Segment Open
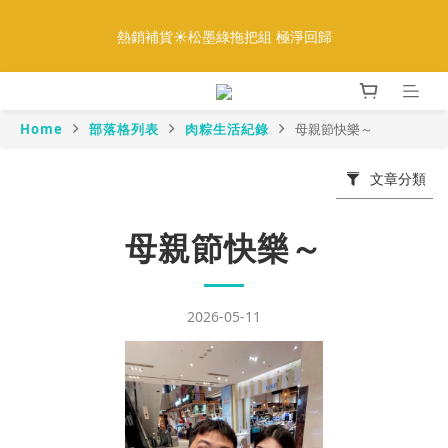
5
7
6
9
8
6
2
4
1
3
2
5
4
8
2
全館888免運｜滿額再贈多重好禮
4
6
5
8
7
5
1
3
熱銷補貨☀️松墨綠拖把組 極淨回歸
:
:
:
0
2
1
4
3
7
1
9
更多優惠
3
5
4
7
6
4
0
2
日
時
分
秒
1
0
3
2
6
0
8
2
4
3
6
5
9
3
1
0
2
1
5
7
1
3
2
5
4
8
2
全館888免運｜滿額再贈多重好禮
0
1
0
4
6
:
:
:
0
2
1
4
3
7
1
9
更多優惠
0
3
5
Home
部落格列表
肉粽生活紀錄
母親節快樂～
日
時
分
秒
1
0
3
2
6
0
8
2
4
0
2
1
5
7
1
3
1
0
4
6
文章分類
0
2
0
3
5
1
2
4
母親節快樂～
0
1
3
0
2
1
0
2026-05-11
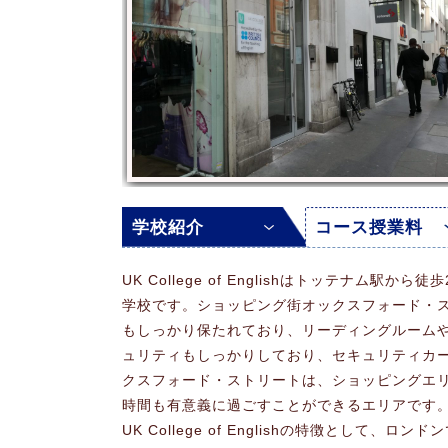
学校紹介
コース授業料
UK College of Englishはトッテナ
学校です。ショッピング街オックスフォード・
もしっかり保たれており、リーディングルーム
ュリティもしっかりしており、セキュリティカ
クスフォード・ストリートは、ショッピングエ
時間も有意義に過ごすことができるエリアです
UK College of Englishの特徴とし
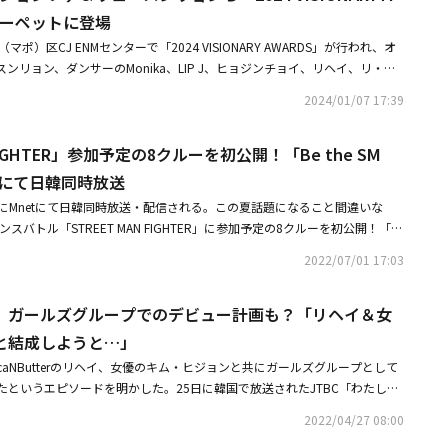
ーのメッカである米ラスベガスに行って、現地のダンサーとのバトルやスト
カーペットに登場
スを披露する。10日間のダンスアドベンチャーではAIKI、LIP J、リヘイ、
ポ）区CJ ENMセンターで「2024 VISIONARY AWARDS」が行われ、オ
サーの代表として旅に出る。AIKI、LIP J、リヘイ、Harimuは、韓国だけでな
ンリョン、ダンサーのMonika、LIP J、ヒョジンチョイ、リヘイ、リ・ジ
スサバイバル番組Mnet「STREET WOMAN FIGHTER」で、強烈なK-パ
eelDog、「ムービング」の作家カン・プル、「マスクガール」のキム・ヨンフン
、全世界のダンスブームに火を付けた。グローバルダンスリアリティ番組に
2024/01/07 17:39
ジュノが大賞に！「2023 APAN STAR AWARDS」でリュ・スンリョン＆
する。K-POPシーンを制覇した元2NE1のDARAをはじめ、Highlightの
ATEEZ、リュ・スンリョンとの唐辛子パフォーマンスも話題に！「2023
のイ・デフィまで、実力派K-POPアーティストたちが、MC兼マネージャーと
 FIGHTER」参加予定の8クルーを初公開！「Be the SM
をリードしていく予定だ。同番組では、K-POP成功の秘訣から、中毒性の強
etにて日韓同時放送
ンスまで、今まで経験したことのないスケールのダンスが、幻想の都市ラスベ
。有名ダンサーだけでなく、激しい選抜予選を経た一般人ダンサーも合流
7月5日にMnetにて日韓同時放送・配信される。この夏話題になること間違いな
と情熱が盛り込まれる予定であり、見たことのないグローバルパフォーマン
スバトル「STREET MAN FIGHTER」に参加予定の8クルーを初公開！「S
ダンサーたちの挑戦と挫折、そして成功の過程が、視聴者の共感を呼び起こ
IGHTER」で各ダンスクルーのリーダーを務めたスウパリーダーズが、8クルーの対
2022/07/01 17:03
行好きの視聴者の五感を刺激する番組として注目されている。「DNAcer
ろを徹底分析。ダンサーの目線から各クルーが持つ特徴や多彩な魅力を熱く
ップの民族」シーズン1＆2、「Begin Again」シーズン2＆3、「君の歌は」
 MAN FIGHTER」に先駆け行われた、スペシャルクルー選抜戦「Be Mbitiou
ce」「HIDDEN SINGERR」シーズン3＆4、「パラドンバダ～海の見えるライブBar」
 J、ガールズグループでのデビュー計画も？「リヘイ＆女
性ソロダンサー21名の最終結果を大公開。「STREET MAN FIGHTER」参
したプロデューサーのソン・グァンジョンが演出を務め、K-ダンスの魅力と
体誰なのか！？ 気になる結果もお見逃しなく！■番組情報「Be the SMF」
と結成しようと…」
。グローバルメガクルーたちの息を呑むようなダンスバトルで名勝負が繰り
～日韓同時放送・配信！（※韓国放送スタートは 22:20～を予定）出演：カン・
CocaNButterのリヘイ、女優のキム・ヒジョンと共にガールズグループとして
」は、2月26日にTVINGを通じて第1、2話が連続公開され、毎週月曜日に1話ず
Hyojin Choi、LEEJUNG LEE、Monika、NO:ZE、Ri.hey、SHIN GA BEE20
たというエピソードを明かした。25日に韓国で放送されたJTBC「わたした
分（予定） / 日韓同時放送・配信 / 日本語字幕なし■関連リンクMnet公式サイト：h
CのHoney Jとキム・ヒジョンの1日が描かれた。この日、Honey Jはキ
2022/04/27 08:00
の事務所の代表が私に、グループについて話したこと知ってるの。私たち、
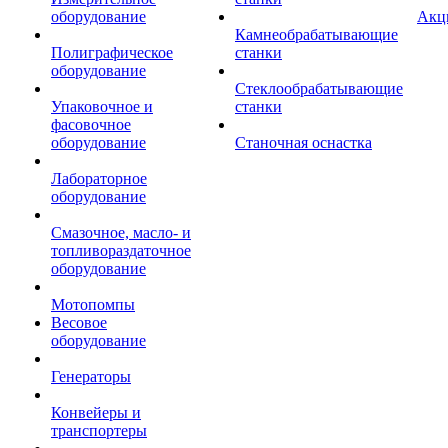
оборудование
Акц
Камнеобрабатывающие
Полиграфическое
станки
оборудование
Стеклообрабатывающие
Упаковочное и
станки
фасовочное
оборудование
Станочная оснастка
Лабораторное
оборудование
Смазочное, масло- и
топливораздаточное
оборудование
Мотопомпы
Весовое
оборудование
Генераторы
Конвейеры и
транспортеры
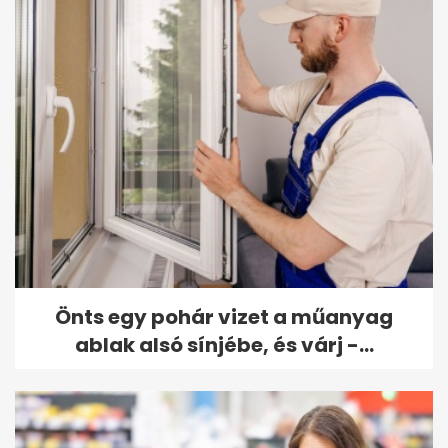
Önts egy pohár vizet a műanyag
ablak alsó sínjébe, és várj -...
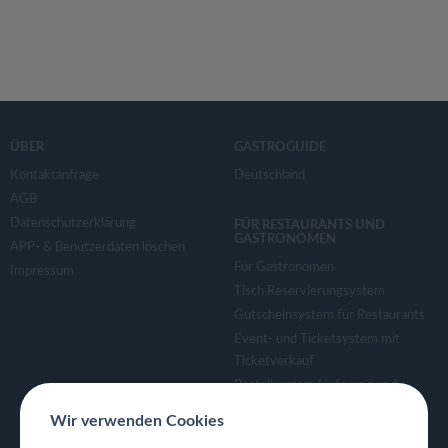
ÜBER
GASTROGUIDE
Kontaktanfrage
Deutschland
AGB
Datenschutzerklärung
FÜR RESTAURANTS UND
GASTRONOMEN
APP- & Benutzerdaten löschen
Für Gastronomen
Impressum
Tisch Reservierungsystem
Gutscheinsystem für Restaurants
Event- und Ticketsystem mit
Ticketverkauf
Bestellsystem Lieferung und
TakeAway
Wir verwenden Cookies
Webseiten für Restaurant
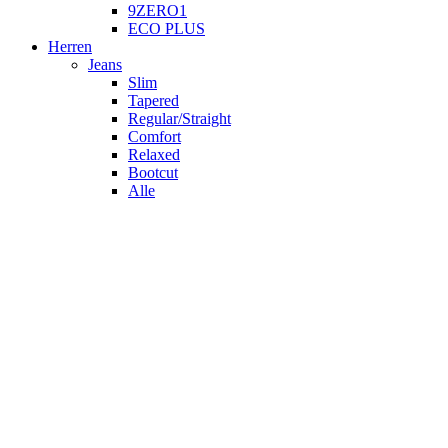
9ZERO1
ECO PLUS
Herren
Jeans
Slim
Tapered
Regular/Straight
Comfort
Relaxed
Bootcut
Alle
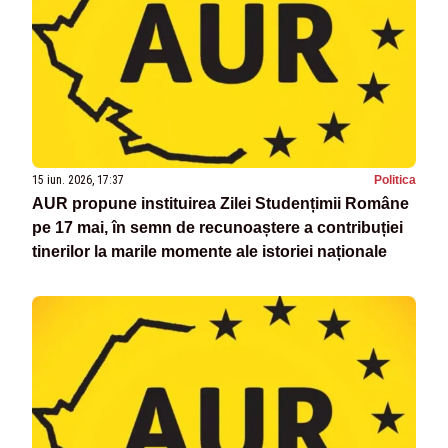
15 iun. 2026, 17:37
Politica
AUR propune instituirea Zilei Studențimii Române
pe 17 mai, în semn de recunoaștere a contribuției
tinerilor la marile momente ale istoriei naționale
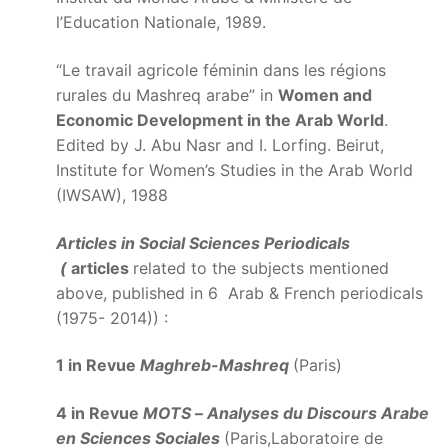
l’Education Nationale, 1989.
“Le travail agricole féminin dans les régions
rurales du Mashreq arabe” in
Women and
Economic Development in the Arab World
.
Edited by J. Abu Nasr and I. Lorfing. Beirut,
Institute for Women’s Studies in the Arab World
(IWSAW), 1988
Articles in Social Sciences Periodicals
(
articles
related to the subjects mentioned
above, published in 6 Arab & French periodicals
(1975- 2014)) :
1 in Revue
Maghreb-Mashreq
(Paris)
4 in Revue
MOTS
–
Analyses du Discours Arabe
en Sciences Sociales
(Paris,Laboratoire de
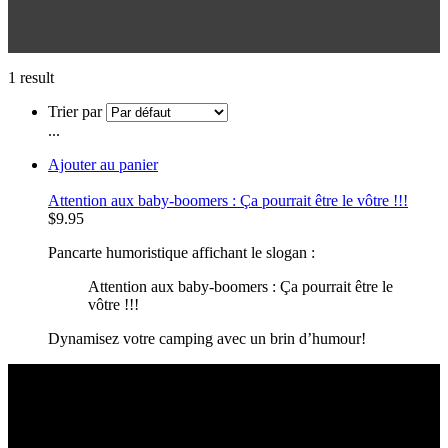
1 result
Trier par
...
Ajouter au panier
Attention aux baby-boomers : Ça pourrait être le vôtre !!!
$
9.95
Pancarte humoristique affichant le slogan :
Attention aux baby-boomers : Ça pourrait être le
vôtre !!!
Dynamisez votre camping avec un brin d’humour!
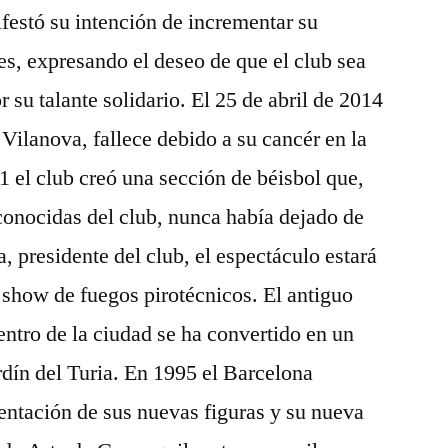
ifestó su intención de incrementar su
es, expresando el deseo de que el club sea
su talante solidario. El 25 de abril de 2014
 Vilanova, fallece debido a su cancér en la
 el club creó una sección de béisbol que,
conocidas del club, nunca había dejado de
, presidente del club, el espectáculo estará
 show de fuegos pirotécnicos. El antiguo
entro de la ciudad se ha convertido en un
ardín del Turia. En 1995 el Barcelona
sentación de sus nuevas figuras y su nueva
Segment Closed
Required action:
Reproduce only the lines from the beginning of the data through the line that contains "クスフォード・ストリートは、ショッピングエ", both included, and please drop the pictures.

Task output:
5
7
6
9
8
6
2
4
1
3
2
5
4
8
2
全館888免運｜滿額再贈多重好禮
4
6
5
8
7
5
1
3
熱銷補貨☀️松墨綠拖把組 極淨回歸
:
:
:
0
2
1
4
3
7
1
9
更多優惠
3
5
4
7
6
4
0
2
日
時
分
秒
1
0
3
2
6
0
8
2
4
3
6
5
9
3
1
0
2
1
5
7
1
3
2
5
4
8
2
全館888免運｜滿額再贈多重好禮
0
1
0
4
6
:
:
:
0
2
1
4
3
7
1
9
更多優惠
0
3
5
Home
部落格列表
肉粽生活紀錄
母親節快樂～
日
時
分
秒
1
0
3
2
6
0
8
2
4
0
2
1
5
7
1
3
1
0
4
6
文章分類
0
2
0
3
5
1
2
4
母親節快樂～
0
1
3
0
2
1
0
2026-05-11
学校紹介
コース授業料
UK College of Englishはトッテナ
学校です。ショッピング街オックスフォード・
もしっかり保たれており、リーディングルーム
ュリティもしっかりしており、セキュリティカ
クスフォード・ストリートは、ショッピングエ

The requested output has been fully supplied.